To Russia With Love

finito!

It’s funny how childhood recollections can drag long minutes into hours. My keenest memories from my primary school years involve what seemed like an age whipping eggwhites for pavlovas, stirring [and burning, as mum keeps reminding me…] the lentils, and crushing pecans by fork for Russian teacakes. Every time mum baked, she would at least double the quantity the recipe called for, thereby redoubling my fork/whisk efforts.

Now I make my own Russian teacakes at Christmas time. I use a slightly different recipe, and I substitute walnuts for pecans because I prefer their stronger flavour. This year my teacakes are going into take-home packs for my Christmas lunch guests.

Russian teacakes are a celebration cookie for cultures spanning different continents, including Russia, the UK and Mexico. The Russian teacake is a type of pastry known as a jumble. With this in mind, I have already decided that my next batch of this mixture will be baked into pastry cases.
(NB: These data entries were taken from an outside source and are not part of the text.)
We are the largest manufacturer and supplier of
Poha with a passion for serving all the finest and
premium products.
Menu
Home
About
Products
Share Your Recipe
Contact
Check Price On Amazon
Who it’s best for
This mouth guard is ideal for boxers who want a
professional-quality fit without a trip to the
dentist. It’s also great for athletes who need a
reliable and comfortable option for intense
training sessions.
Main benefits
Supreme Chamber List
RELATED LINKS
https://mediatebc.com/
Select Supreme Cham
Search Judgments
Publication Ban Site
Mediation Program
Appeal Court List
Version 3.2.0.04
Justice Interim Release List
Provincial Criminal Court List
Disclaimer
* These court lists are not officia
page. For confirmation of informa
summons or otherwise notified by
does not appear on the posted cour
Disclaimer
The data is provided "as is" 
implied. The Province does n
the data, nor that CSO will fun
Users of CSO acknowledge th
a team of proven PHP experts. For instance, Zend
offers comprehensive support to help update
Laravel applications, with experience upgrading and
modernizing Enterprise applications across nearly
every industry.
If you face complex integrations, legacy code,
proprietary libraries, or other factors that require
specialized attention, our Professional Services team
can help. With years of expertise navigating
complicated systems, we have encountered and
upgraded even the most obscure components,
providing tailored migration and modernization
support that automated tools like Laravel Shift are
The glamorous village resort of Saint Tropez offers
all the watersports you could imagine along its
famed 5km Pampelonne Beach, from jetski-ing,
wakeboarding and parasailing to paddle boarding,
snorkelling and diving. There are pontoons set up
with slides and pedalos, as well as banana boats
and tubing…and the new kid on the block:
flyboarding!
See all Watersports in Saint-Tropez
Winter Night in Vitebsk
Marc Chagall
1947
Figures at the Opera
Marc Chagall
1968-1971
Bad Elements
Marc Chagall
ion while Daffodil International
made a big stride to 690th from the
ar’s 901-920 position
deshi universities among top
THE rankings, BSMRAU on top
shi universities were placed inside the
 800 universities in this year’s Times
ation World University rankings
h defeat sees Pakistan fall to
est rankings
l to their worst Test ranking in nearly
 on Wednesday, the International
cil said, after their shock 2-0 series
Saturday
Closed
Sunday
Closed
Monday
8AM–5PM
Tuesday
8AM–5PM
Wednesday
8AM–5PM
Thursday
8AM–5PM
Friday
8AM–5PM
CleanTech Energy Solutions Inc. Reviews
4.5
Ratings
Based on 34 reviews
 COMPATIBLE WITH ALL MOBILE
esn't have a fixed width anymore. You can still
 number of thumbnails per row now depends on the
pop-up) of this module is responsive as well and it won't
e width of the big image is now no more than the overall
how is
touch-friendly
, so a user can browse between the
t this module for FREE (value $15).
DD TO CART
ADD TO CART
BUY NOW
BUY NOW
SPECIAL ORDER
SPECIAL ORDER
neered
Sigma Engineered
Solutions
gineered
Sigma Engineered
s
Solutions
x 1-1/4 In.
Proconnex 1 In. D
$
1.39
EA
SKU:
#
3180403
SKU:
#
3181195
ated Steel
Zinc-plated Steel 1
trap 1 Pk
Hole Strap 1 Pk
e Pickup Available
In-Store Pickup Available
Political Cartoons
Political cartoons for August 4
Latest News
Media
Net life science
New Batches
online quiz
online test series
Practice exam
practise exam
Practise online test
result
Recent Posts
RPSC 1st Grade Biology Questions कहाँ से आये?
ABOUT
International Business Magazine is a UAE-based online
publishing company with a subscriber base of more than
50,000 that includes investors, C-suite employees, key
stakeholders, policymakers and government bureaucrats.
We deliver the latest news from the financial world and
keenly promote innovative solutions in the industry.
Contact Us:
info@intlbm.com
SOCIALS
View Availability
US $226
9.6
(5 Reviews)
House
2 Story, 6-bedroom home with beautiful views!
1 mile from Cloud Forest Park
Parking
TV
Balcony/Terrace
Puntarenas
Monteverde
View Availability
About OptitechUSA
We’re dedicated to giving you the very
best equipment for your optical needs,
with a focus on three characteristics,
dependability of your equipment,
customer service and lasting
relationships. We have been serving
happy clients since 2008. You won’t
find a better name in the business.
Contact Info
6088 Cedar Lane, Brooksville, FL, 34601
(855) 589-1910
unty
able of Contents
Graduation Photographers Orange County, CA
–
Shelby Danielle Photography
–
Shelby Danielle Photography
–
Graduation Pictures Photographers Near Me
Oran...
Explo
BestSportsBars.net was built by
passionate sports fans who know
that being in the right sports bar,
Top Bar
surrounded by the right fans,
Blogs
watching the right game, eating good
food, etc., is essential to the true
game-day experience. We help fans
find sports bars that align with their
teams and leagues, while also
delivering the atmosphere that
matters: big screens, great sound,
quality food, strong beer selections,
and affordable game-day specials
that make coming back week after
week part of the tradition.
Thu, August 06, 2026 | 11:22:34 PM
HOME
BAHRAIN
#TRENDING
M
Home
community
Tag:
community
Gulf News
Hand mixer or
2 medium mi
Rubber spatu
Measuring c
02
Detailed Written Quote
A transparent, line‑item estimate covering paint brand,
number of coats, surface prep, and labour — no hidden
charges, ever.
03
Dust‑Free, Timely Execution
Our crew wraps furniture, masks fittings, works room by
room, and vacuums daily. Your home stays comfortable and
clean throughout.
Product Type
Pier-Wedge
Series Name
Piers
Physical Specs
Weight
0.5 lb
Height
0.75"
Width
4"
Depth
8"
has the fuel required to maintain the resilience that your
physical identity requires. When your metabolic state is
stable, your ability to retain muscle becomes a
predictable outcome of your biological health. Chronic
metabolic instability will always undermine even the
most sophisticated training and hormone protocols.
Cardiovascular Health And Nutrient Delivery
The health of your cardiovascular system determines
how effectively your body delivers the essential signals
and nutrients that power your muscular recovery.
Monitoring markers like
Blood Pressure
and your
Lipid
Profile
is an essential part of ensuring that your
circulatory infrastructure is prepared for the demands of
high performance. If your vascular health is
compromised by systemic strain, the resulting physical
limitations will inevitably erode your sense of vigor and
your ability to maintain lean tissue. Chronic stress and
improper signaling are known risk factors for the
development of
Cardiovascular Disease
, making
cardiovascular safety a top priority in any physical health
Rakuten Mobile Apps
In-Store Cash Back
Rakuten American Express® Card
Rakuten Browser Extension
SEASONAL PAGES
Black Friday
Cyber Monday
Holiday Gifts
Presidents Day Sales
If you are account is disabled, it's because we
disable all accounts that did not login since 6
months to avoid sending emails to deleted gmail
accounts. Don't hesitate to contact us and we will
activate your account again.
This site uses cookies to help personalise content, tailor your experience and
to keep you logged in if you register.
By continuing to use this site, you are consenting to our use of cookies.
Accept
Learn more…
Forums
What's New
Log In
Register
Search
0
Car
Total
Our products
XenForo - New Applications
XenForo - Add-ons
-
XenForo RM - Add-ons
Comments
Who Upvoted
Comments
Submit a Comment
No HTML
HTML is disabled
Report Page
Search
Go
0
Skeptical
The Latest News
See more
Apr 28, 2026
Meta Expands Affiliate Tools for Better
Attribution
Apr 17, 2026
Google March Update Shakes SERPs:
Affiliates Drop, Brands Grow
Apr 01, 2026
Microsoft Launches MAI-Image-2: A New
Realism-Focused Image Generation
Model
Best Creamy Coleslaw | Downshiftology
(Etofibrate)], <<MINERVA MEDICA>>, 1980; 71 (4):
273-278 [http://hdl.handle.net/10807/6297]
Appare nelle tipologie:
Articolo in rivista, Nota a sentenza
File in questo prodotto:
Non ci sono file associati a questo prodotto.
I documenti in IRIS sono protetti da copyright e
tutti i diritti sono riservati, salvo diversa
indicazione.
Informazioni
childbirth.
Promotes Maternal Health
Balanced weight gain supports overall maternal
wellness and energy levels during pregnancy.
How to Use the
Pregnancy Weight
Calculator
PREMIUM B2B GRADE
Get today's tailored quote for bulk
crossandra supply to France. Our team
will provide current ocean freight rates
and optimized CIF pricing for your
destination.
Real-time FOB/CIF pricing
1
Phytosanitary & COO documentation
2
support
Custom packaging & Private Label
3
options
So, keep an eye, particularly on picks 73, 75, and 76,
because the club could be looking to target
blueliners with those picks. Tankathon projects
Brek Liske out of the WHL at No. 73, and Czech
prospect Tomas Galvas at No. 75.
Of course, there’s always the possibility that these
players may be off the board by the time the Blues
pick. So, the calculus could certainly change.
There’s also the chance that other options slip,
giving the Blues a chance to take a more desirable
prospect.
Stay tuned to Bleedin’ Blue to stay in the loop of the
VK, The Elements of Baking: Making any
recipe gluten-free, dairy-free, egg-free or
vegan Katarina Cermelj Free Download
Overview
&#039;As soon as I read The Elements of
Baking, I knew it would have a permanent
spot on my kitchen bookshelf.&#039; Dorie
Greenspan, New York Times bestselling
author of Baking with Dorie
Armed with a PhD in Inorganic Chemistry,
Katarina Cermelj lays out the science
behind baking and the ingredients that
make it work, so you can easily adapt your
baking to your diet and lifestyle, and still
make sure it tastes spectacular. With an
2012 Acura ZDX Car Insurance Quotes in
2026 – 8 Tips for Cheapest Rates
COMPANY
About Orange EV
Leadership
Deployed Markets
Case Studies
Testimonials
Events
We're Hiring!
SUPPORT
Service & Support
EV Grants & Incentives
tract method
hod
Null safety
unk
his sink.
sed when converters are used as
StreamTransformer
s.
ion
Recipe #60: Russian teacakes. Makes 36-48.

You will need:
► 250g butter, softened
► the seeds of 1 vanilla pod [either scrape out a vanilla pod or substitute 1 tsp vanilla essence]
► ½ cup pure icing sugar, sifted
► ¾ cup crushed walnuts [or pecans]
► ¼ tsp salt
► 2¼ cups plain flour, sifted
► extra icing sugar, for rolling

Begin by crushing the nuts. I use a mortar & pestle these days; you can also use a fork or a blender on pulse. Set the nuts to one side. Add the butter, vanilla and the ½ cup icing sugar to a mixing bowl and whisk until well combined.

starting out

Stir through the flour, salt and crushed nuts until you form a dry dough. Chill the dough for at least 20 minutes.

a dough is formed

Using a teaspoon, spoon the mixture onto a lined baking tray. Bake in a 200°C oven for 10-15 minutes, or until their edges are tinged with colour.

baking

Plunge the teacakes into a bowl of icing sugar while they are still warm and lightly press the sugar onto them.

sugar coating

Allow to cool on a rack or wooden chopping board before wrapping, storing or eating.

Russian teacakes, wrapped in plastic

This is an easy recipe with a melt-in-your-mouth result. I hope you try it out for yourself.